Could you try alert ip instead of alert http? Could be the case that http parsing is failing due to packet loss or the retransmissions.

You could also try http.uri; content:"union+select";

9

I have attached my rules above. I am using alert http.

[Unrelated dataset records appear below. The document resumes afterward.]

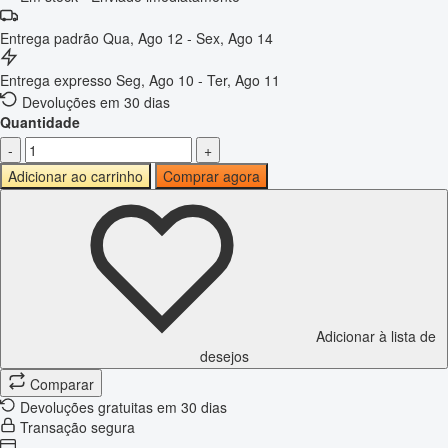
Entrega padrão
Qua, Ago 12 - Sex, Ago 14
Entrega expresso
Seg, Ago 10 - Ter, Ago 11
Devoluções em 30 dias
Quantidade
-
+
Adicionar ao carrinho
Comprar agora
Adicionar à lista de
desejos
Comparar
Devoluções gratuitas em 30 dias
Transação segura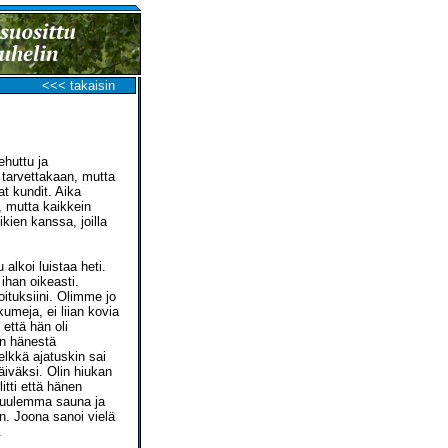
<<< takaisin
ehuttu ja
 tarvettakaan, mutta
t kundit. Aika
, mutta kaikkein
kien kanssa, joilla
alkoi luistaa heti.
ihan oikeasti.
oituksiini. Olimme jo
kumeja, ei liian kovia
 että hän oli
in hänestä
elkkä ajatuskin sai
iväksi. Olin hiukan
itti että hänen
 kuulemma sauna ja
in. Joona sanoi vielä
.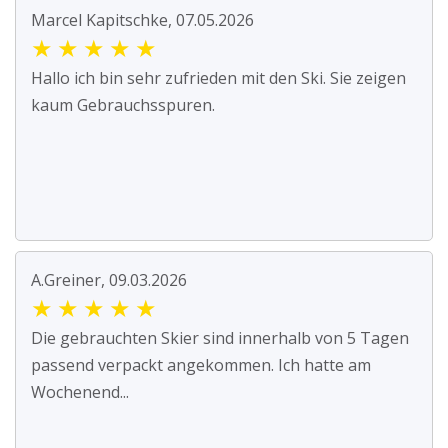
Marcel Kapitschke, 07.05.2026
★
★
★
★
★
Hallo ich bin sehr zufrieden mit den Ski. Sie zeigen
kaum Gebrauchsspuren.
A.Greiner, 09.03.2026
★
★
★
★
★
Die gebrauchten Skier sind innerhalb von 5 Tagen
passend verpackt angekommen. Ich hatte am
Wochenend...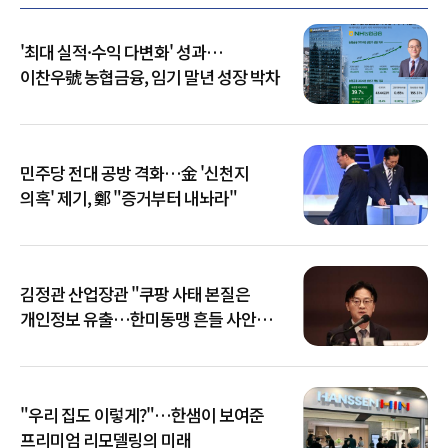
'최대 실적·수익 다변화' 성과…
이찬우號 농협금융, 임기 말년 성장 박차
민주당 전대 공방 격화…金 '신천지
의혹' 제기, 鄭 "증거부터 내놔라"
김정관 산업장관 "쿠팡 사태 본질은
개인정보 유출…한미동맹 흔들 사안
아냐"
"우리 집도 이렇게?"…한샘이 보여준
프리미엄 리모델링의 미래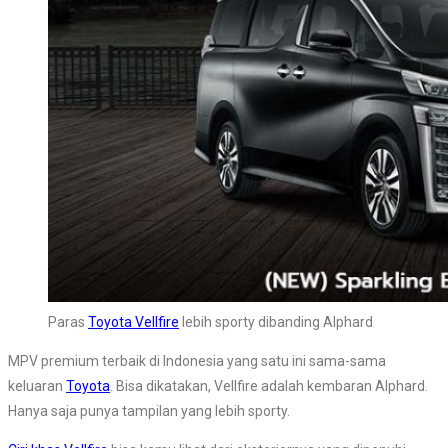
Paras
Toyota Vellfire
lebih sporty dibanding Alphard
MPV premium terbaik di Indonesia yang satu ini sama-sama
keluaran
Toyota
. Bisa dikatakan, Vellfire adalah kembaran Alphard.
Hanya saja punya tampilan yang lebih sporty.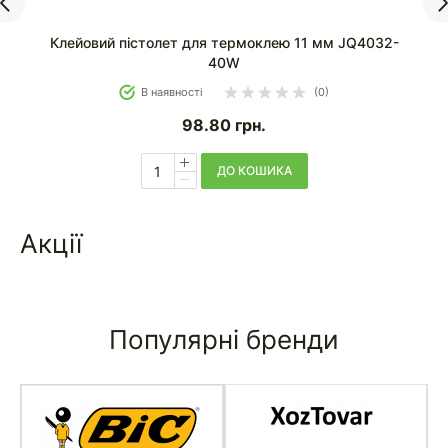
Клейовий пістолет для термоклею 11 мм JQ4032-
40W
В наявності
(0)
98.80
грн.
ДО КОШИКА
Акції
Популярні бренди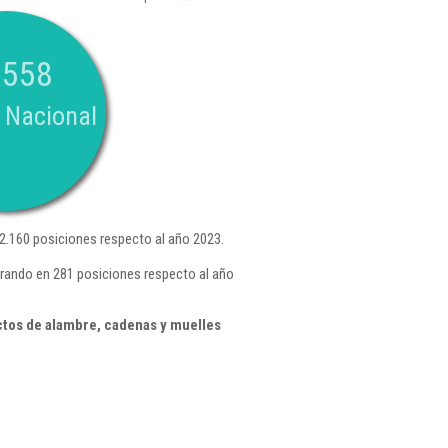
.558
 Nacional
.160 posiciones respecto al año 2023.
rando en 281 posiciones respecto al año
tos de alambre, cadenas y muelles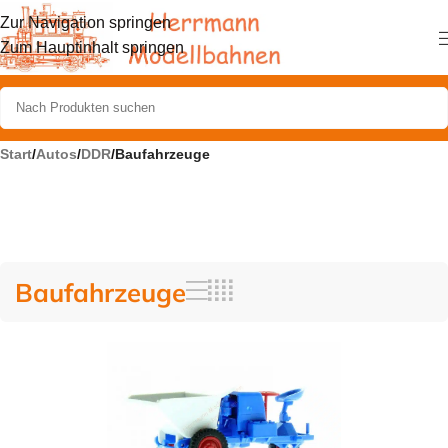
Zur Navigation springen
Zum Hauptinhalt springen
Start
/
Autos
/
DDR
/
Baufahrzeuge
Baufahrzeuge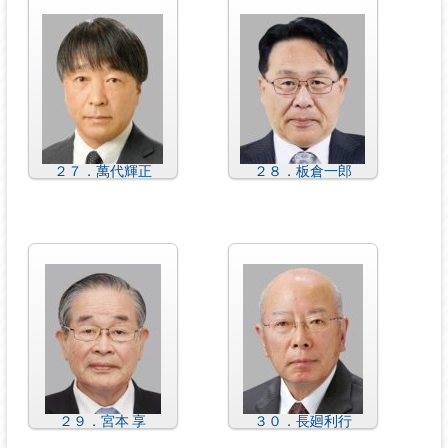
２７．萬代輝正
２８．板倉一郎
２９．宮本 享
３０．長廻利行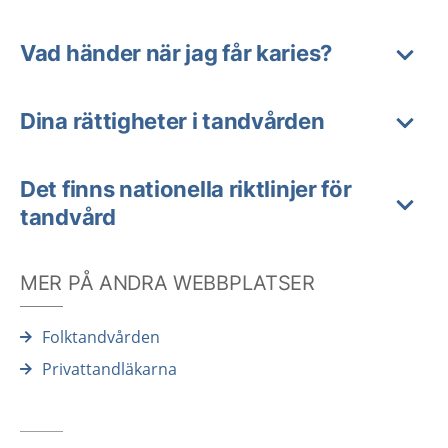
Vad händer när jag får karies?
Dina rättigheter i tandvården
Det finns nationella riktlinjer för
tandvård
MER PÅ ANDRA WEBBPLATSER
Folktandvården
Privattandläkarna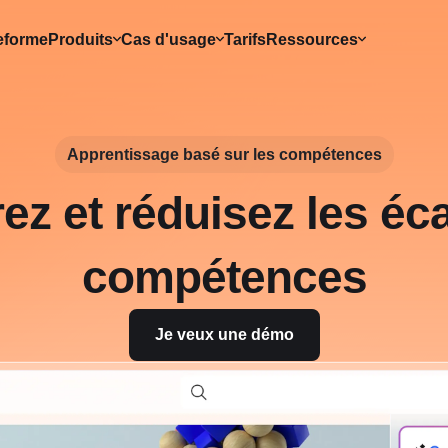
eforme
Produits
Cas d'usage
Tarifs
Ressources
Apprentissage basé sur les compétences
ez et réduisez les éca
compétences
Je veux une démo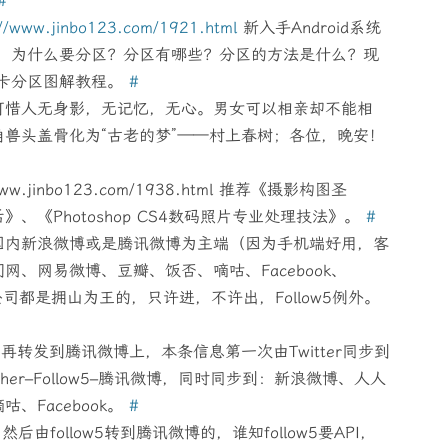
#
://www.jinbo123.com/1921.html
新入手Android系统
题，为什么要分区？分区有哪些？分区的方法是什么？现
SD卡分区图解教程。
#
可惜人无身影，无记忆，无心。男女可以相亲却不能相
兽头盖骨化为“古老的梦”——村上春树；各位，晚安！
.jinbo123.com/1938.html 推荐《摄影构图圣
《Photoshop CS4数码照片专业处理技法》。
#
国内新浪微博或是腾讯微博为主端（因为手机端好用，客
、网易微博、豆瓣、饭否、嘀咕、Facebook、
联网公司都是拥山为王的，只许进，不许出，Follow5例外。
low5再转发到腾讯微博上，本条信息第一次由Twitter同步到
other–Follow5–腾讯微博，同时同步到：新浪微博、人人
、Facebook。
#
，然后由follow5转到腾讯微博的，谁知follow5要API，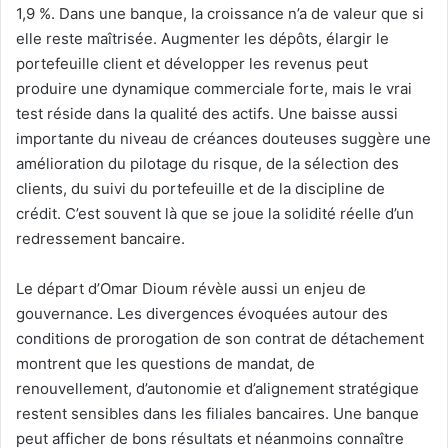
1,9 %. Dans une banque, la croissance n’a de valeur que si
elle reste maîtrisée. Augmenter les dépôts, élargir le
portefeuille client et développer les revenus peut
produire une dynamique commerciale forte, mais le vrai
test réside dans la qualité des actifs. Une baisse aussi
importante du niveau de créances douteuses suggère une
amélioration du pilotage du risque, de la sélection des
clients, du suivi du portefeuille et de la discipline de
crédit. C’est souvent là que se joue la solidité réelle d’un
redressement bancaire.
Le départ d’Omar Dioum révèle aussi un enjeu de
gouvernance. Les divergences évoquées autour des
conditions de prorogation de son contrat de détachement
montrent que les questions de mandat, de
renouvellement, d’autonomie et d’alignement stratégique
restent sensibles dans les filiales bancaires. Une banque
peut afficher de bons résultats et néanmoins connaître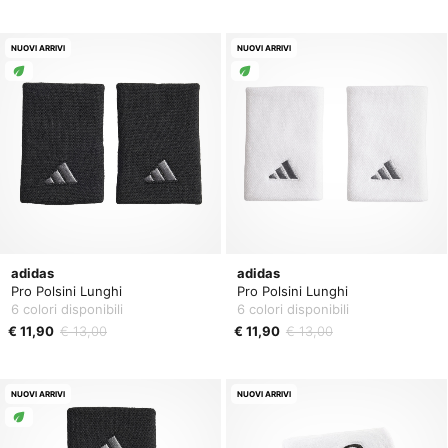
NUOVI ARRIVI
NUOVI ARRIVI
adidas
adidas
Pro Polsini Lunghi
Pro Polsini Lunghi
6 colori disponibili
6 colori disponibili
€ 11,90
€ 13,00
€ 11,90
€ 13,00
NUOVI ARRIVI
NUOVI ARRIVI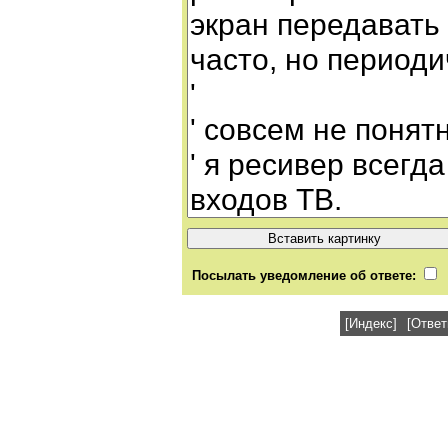
Посылать уведомление об ответе:
[Индекс]
[Ответ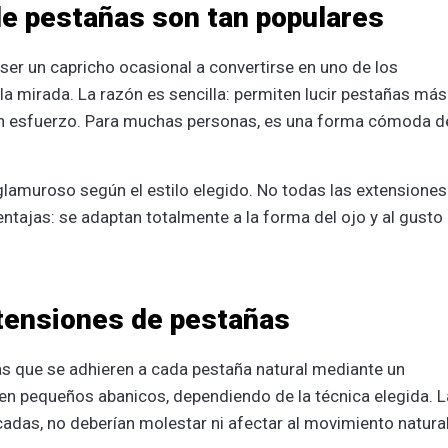
de pestañas son tan populares
er un capricho ocasional a convertirse en uno de los
 mirada. La razón es sencilla: permiten lucir pestañas más
 sin esfuerzo. Para muchas personas, es una forma cómoda d
lamuroso según el estilo elegido. No todas las extensiones
entajas: se adaptan totalmente a la forma del ojo y al gusto
tensiones de pestañas
cas que se adhieren a cada pestaña natural mediante un
 en pequeños abanicos, dependiendo de la técnica elegida. L
icadas, no deberían molestar ni afectar al movimiento natura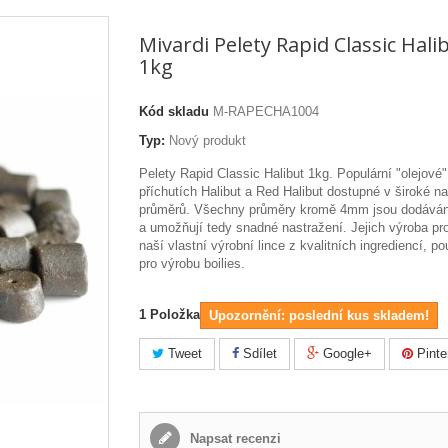
Mivardi Pelety Rapid Classic Hali
1kg
Kód skladu
M-RAPECHA1004
Typ:
Nový produkt
Pelety Rapid Classic Halibut 1kg. Populární "olejové"
příchutích Halibut a Red Halibut dostupné v široké n
průměrů. Všechny průměry kromě 4mm jsou dodáván
a umožňují tedy snadné nastražení. Jejich výroba pr
naší vlastní výrobní lince z kvalitních ingrediencí, p
pro výrobu boilies.
1
Položka
Upozornění: poslední kus skladem!
Tweet
Sdílet
Google+
Pinte
Napsat recenzi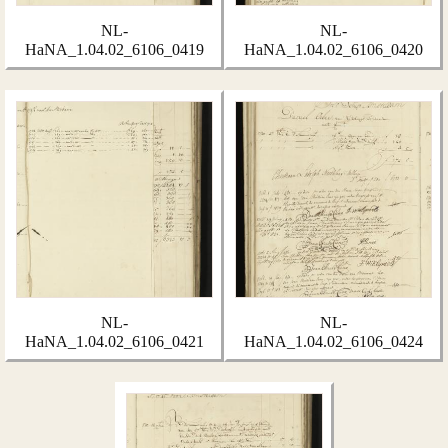
NL-
NL-
HaNA_1.04.02_6106_0419
HaNA_1.04.02_6106_0420
NL-
NL-
HaNA_1.04.02_6106_0421
HaNA_1.04.02_6106_0424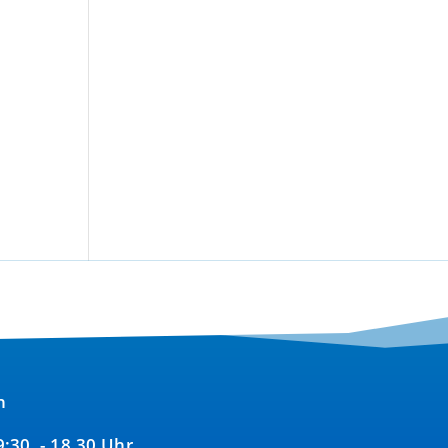
n
09:30 - 18.30 Uhr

alert http any any -> any any (msg:"SQL Injection TEST"; flow:to_server; content:"union+select"; nocase; fast_pattern; classtype:attempted-recon; sid:0009833; rev:1;)
alert http any any -> any any (msg:"SQL Error Response TEST"; flow:to_client; http.response_body; content:"You have an error in your SQL syntax"; nocase; fast_pattern; classtype:successful-recon-limited; sid:0009834; rev:1;)

After executing tcpdump, I sent HTTP Request and confirmed that there was a normal packet on tcpdump. Additionally, there was no fragment or packet loss.

10

Hi @headfish ,

Sorry for not checking in earlier (Shame on me), but did you manage to find a solution?